I ceased again to think, for the sun had dipped low, and the midges were biting me; and the sounds of evening had begun, those innumerable far-travelling sounds of man and bird and beast—so clear and intimate—of remote countrysides at sunset. And for long I listened, too vague to move my pen.

New philosophy—a vigorous Art! Are there not all the signs of it? In music, sculpture, painting; in fiction—and drama; in dancing; in criticism itself, if criticism be an Art. Yes, we are reaching out to a new faith not yet crystallised, to a new Art not yet perfected; the forms still to find-the flowers still to fashion!

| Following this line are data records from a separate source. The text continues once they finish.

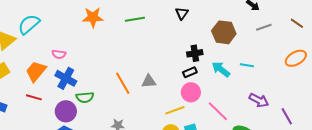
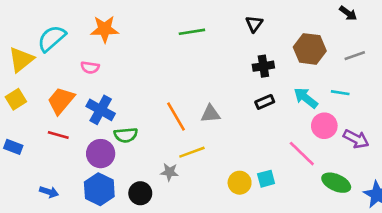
orange star: (93, 17) -> (105, 29), moved
gray line: (264, 27) -> (355, 56), moved
black cross: (195, 53) -> (263, 66), moved
pink semicircle: (59, 54) -> (90, 68), moved
pink circle: (191, 92) -> (324, 126), moved
yellow line: (175, 110) -> (192, 152), moved

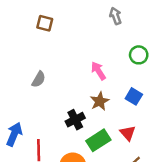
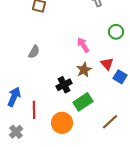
blue square: (134, 96) -> (120, 77), moved
red triangle: (128, 133) -> (107, 64), moved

And how has it come, this slowly growing faith in Perfection for Perfection's sake? Surely like this: The Western world awoke one day to find that it no longer believed corporately and for certain in future life for the individual consciousness. It began to feel: I cannot say more than that there may be—Death may be the end of man, or Death may be nothing. And it began to ask itself in this uncertainty: Do I then desire to go on living? Now, since it found that it desired to go on living at least as earnestly as ever it did before, it began to inquire why. And slowly it perceived that there was, inborn within it, a passionate instinct of which it had hardly till then been conscious—a sacred instinct to perfect itself, now, as well as in a possible hereafter; to perfect itself because Perfection was desirable, a vision to be adored, and striven for; a dream motive fastened within the Universe; the very essential Cause of everything. And it began to see that this Perfection, cosmically, was nothing but perfect Equanimity and Harmony; and in human relations, nothing but perfect Love and Justice. And Perfection began to glow before the eyes of the Western world like a new star, whose light touched with glamour all things as they came forth from Mystery, till to Mystery they were ready to return.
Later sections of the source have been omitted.